The number of people infected by HIV or dying from Aids-related causes in 2024 was the lowest for more than 30 years, according to the UNAids annual report, at 1.3 million and 630,000 respectively.

Progress was uneven – ranging from a 56% fall in infections since 2010 in sub-Saharan Africa to a 94% increase in the Middle East and North Africa. But coupled with scientific advances – such as twice-yearly drugs to prevent infection – the world had the “means and momentum” to end Aids as a public health threat by 2030, an internationally agreed goal, it said.

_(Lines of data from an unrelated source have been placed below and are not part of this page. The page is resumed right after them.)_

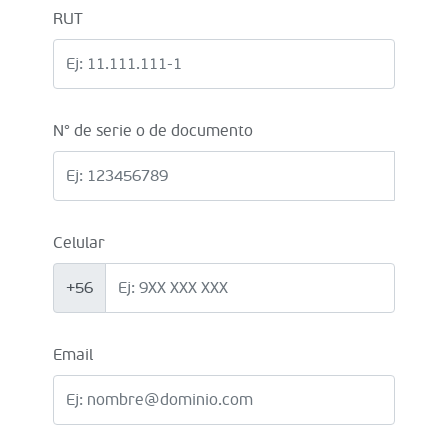
RUT
N° de serie o de documento
Celular
+56
Email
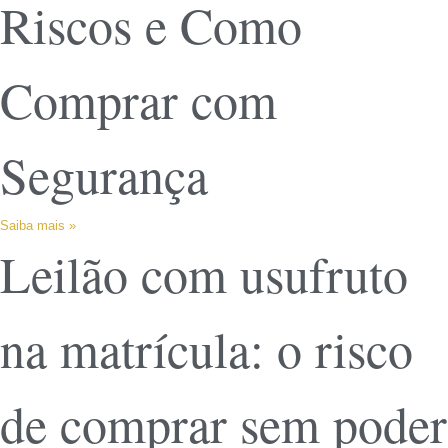
Riscos e Como
Comprar com
Segurança
Saiba mais »
Leilão com usufruto
na matrícula: o risco
de comprar sem poder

However, that has been “seriously jeopardised” in the early months of this year after sweeping US aid cuts that could undo decades of progress. In January, Donald Trump cut funding that had underpinned much of the global HIV response almost overnight.

The report highlights HIV-prevention services as an area of concern, with many particularly reliant on donor funding. The reported number of people receiving preventive drugs in Nigeria in November 2024 was approximately 43,000. By April 2025, that number had fallen to below 6,000.

Activists say access to prevention will be a particular issue for key populations, who may not be able to access mainstream healthcare due to factors such as stigma or fear of prosecution, but relied on donor-funded community clinics that have now closed.

Key populations were “always left behind”, said Dr Beatriz Grinsztejn, president of the International Aids Society (IAS).

The report is being released before an IAS conference next week in Kigali, Rwanda, where researchers will share data on the impact of cuts.

Modelling by Bristol University calculated that a one-year halt in US funding for preventive drugs in key populations in sub-Saharan Africa would mean roughly 700,000 people no longer used them, and lead to about 10,000 extra cases of HIV over the next five years.

UNAids modelling suggests that without any replacement for funding from US Pepfar (president’s emergency plan for Aids relief), an additional 4m deaths and 6m new infections could be expected globally by 2029.

However, Winnie Byanyima, executive director of UNAids, said 25 of the 60 low- and middle-income countries included in the report had found ways to increase HIV spending from domestic resources to 2026. “This is the future of the HIV response – nationally owned and led, sustainable, inclusive and multisectoral,” she said.